Никто на него не обратил внимания…
Единственное, о чём я жалел, это о том, что нельзя установить на бычьих рогах пулемётов и нельзя его выдрессировать стрелять.
Почему нужно жалеть такое человечество?»
Одной из мексиканских газет Маяковский дал интервью, сказав, что…
«…приехал в Мексику, потому что это единственная страна западного полушария, в которой охотно принимают русских. ‹…› Поскольку дипломатические отношения между Россией и другими странами западного полушария отсутствуют, это единственная страна, «куда можно приехать на законном основании»».
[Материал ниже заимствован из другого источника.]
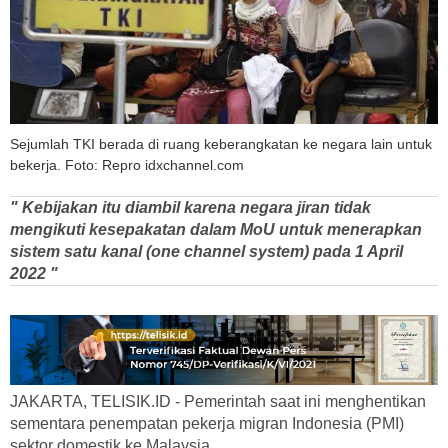
Sejumlah TKI berada di ruang keberangkatan ke negara lain untuk
bekerja. Foto: Repro idxchannel.com
" Kebijakan itu diambil karena negara jiran tidak
mengikuti kesepakatan dalam MoU untuk menerapkan
sistem satu kanal (one channel system) pada 1 April
2022 "
JAKARTA, TELISIK.ID - Pemerintah saat ini menghentikan
sementara penempatan pekerja migran Indonesia (PMI)
sektor domestik ke Malaysia.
Александр Михайлов обратил внимание ещё на один нюанс этого интервью:
«О политике Маяковский не рискует говорить подробно, потому что, замечает он, «это не моя специальность». Хитрит».
Бенгт Янгфельдт тоже заметил эту «хитрость» поэта:
«Отвечая на вопросы журналистов о том, получал ли он какие-либо задания от советского правительства и был ли членом партии, Маяковский подчёркнуто ответил, что «уже давно отошёл от официальной политической деятельности» и что пребывание в Мексике носит чисто литературный характер и не имеет какого-либо политического значения».
И тут Янгфельдт, любящий (как мы уже говорили) употреблять романтичные и лиричные словесные обороты, неожиданно заговорил с прозаичной жёсткостью:
«Осторожный – и не совсем правдивый – ответ предназначался главным образом не читателям мексиканских газет, а американской миграционной службе. Маяковский прекрасно знал, что именно положение советского поэта и рупора коммунизма было основным препятствием для получения визы в США».
На вопрос мексиканского журналиста, не собирается ли советский поэт посетить также Северо-Американские Соединённые Штаты, Маяковский ответил, что он…
«…охотно поехал бы туда, если бы получил приглашение».